For all other file formats the consensus is for DNxHD and ProRes. DNxHD is the most processor-friendly, but it requires the payment of a licensing fee of $ 65.00. It's worth every penny of it. To convert/transcode AVCHD I recommend a free program called DSLR Post Prep, written by an avid LightWorks user, Mr. Wayne Norton.
LW will ingest all sorts of codecs, provided you buy the PRO license, which is $ 60.00 per annum. It will even swallow AVCHD. Yet, be advised that AVCHD isn't processor-friendly and will show deterioration if you have to export and re-import it several times. So the consensus remains with the codecs above.
I'm amazed at your use of the term "exotic codecs" in regard to AVCHD and GoPro. They are THE industry standard in consumer/prosumer (and some pro) cameras.
I can't predict how you'll make out with LightWorks. It's a wonderful program. But it has definitley a learning curve. And, in some areas, you'll have to re-think! Also, the LW-specific semantics is quite different from their competition.
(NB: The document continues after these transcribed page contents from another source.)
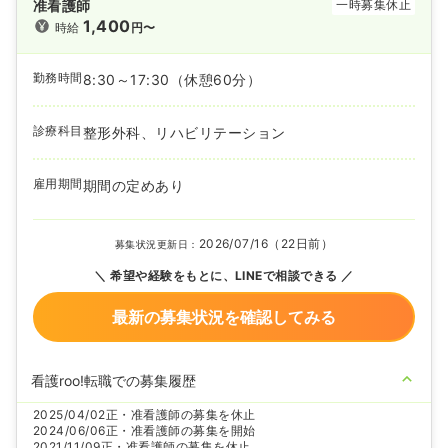
准看護師
一時募集休止
1,400
時給
円〜
勤務時間
8:30～17:30
（休憩60分）
診療科目
整形外科、リハビリテーション
雇用期間
期間の定めあり
2026/07/16（22日前）
募集状況更新日：
希望や経験をもとに、LINEで相談できる
最新の募集状況を確認してみる
看護roo!転職での募集履歴
2025/04/02
正・准看護師の募集を休止
2024/06/06
正・准看護師の募集を開始
2021/11/09
正・准看護師の募集を休止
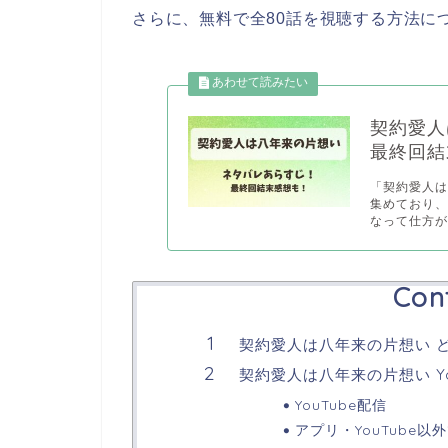
さらに、無料で全80話を視聴する方法に
契約愛人
最終回結
「契約愛人
集めており
なって仕方が.
Con
契約愛人は八年来の片想い 
契約愛人は八年来の片想い Yo
YouTube配信
アプリ・YouTube以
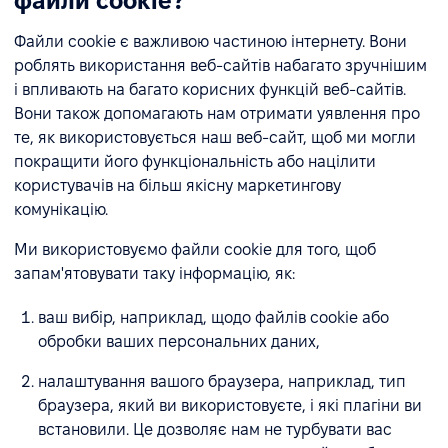
файли cookie?
Файли cookie є важливою частиною інтернету. Вони
роблять використання веб-сайтів набагато зручнішим
і впливають на багато корисних функцій веб-сайтів.
Вони також допомагають нам отримати уявлення про
те, як використовується наш веб-сайт, щоб ми могли
покращити його функціональність або націлити
користувачів на більш якісну маркетингову
комунікацію.
Ми використовуємо файли cookie для того, щоб
запам'ятовувати таку інформацію, як:
ваш вибір, наприклад, щодо файлів cookie або
обробки ваших персональних даних,
налаштування вашого браузера, наприклад, тип
браузера, який ви використовуєте, і які плагіни ви
встановили. Це дозволяє нам не турбувати вас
Sometimes I think that they just like to be a bit excentric .... .
I'm aware these are not the most exotic codecs In my home setup (Final Cut Pro) I work with them all the time. It's just that our editing suites are still running on Avid Media Composer 4, which is not the most codec friendly NLE. The reason for this is that the company that facilitates our editing suites also hosts a custom build file server that all of us rely on and that doesn't play nice yet with more recent builds of AVID.
This also means that we have to use a workaround for importing a variety of codecs. Our host provides this, but since we're charged both for ingesting raw material from xd cam discs, hosting the raw footage as well as transcoding other file formats for use in AVID you can imagine what that means when you drop 8 hours of hidden camera footage or multi-cam shots made with several go pro's. That's why I'm researching a solution that would enable us to cut back the material before sending it off for editing in AVID.
What you say makes sense and I'm definitely going to try this. What I'm most interested in is the "open timeline": the fact that you can pretty much drop any kind of format in there. Am I right to assume that there's no time consuming conversion that takes place when you drop something in the timeline? I.e. would we be able to drop large clips in the timeline without losing time ingesting? I'm aware that we would of course have to convert after editing, but that would be much faster than converting the whole lot and then editing, right?